RFR (L) 7133093: Improve system dictionary performance
coleen.phillimore at oracle.com
coleen.phillimore at oracle.com
Thu Jul 20 15:47:33 UTC 2017
Hi, I was wrong about logging below. We only log the size of the
hashtables when verifying them, but not in production where you'd want them.
I added RFE to do this: https://bugs.openjdk.java.net/browse/JDK-8184994
Thanks,
Coleen
On 7/18/17 10:56 AM, coleen.phillimore at oracle.com wrote:
>
> Karen, Thank you for reviewing the code and for the discussions and
> consulting along the way.
>
> On 7/17/17 4:10 PM, Karen Kinnear wrote:
>> Feedback on the initial web rev:
>> Thank you for using web rev - that way I can do searches of the
>> overall patch!
>>
>> First - many thanks for doing this exercise so carefully, for
>> following the specification in continuing
>> to record the initiating loader and for splitting this effort into
>> multiple phases to allow further exploration
>> of the current expectations/behavior relative to class unloading.
>>
>> And thank you for all the testing.
>>
>> Just wanted to ensure that I understand some of the assumptions:
>>
>> 1) lock free reads of dictionaries - yes
> Yes.
>> 2) lock free adds of entries to dictionaries - yes
> No, adds still take out the SystemDictionary_lock.
>> 3) removal of entries or entire dictionaries - at safe point only
> Yes.
>> 4) rehashing - none today and none planned
> Yes.
>> 5) resizing of dictionaries - none today, some planned
> Yes.
>> 6) use of SystemDictionary_lock: essentially unchanged
> Yes.
>> 7) atomicity guarantees relative to checking loader constraints and
>> updates to the dictionary: unchanged
> Yes.
>>
>> I did not review the SA/vmStructs - sounds like you had Jini George
>> do that - great.
>>
>> Minor questions/comments:
>>
>> SystemDictionary::verify: "Verify of system dictionary failed" ->
>> looks like "Verify of placeholders failed"
>
> Fixed. Good find. It's an odd assert:
>
> guarantee(placeholders()->number_of_entries() >= 0,
> "Verify of placeholders failed");
>
>>
>> thank you for asserts dictionary != NULL
>> Dictionary::print
>> is it worth an assert that loader_data != NULL?
>
> Added. It's already asserted in Dictionary::verify()
>
>> Can you please sanity check if there are other cases in which we need
>> to use dictionary_or_null() rather than dictionary()?

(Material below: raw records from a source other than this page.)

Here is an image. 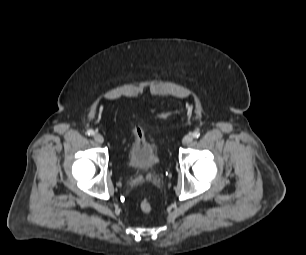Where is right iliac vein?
Segmentation results:
<instances>
[{
	"mask_svg": "<svg viewBox=\"0 0 306 255\" xmlns=\"http://www.w3.org/2000/svg\"><path fill=\"white\" fill-rule=\"evenodd\" d=\"M94 140L97 142V143H100L102 144L104 142V137L99 134V133H96L94 134Z\"/></svg>",
	"mask_w": 306,
	"mask_h": 255,
	"instance_id": "obj_1",
	"label": "right iliac vein"
}]
</instances>
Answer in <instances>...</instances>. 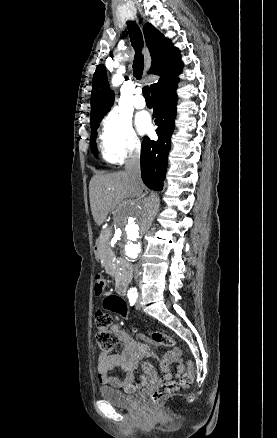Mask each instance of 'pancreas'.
Segmentation results:
<instances>
[{
  "mask_svg": "<svg viewBox=\"0 0 277 438\" xmlns=\"http://www.w3.org/2000/svg\"><path fill=\"white\" fill-rule=\"evenodd\" d=\"M112 241V233L111 231H102L101 236L97 242V245L99 247V251L102 254V267H116L117 261H116V251H112L111 246Z\"/></svg>",
  "mask_w": 277,
  "mask_h": 438,
  "instance_id": "1",
  "label": "pancreas"
}]
</instances>
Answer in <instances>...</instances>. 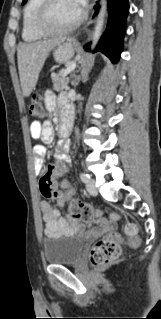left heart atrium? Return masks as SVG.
Returning a JSON list of instances; mask_svg holds the SVG:
<instances>
[{
	"instance_id": "1",
	"label": "left heart atrium",
	"mask_w": 161,
	"mask_h": 319,
	"mask_svg": "<svg viewBox=\"0 0 161 319\" xmlns=\"http://www.w3.org/2000/svg\"><path fill=\"white\" fill-rule=\"evenodd\" d=\"M80 7L84 6L86 3V0H76Z\"/></svg>"
}]
</instances>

>> - are there cases in which we could be using a dictionary from an
>> anonymous class?
>> e.g. there are a lot of places in systemDictionary.cpp where we
>> call class_loader_data(class_loader); loader_data->dictionary();
>> - was the lazily allocated dictionary allocated yet (see next
>> question)
>
> There's an assert in dictionary() that the CLD isn't anonymous. In
> these calls we get class_loader_data from the class_loader which is
> always the host class loader for anonymous classes, so this doesn't
> break with the current design.
>
>>
>> CLD.cpp
>> Would it be less complex to eagerly create the dictionary for a CLD
>> since it is extremely rare to not need one for non-anonymous CLDs?
>> You could create before publishing the CLD
>
> Yes, I agree it would be better this way. I was looking at some data
> and it does seem rare to have a CLD with no classes.
>>
>> Terminology:
>> How are you still using System Dictionary term?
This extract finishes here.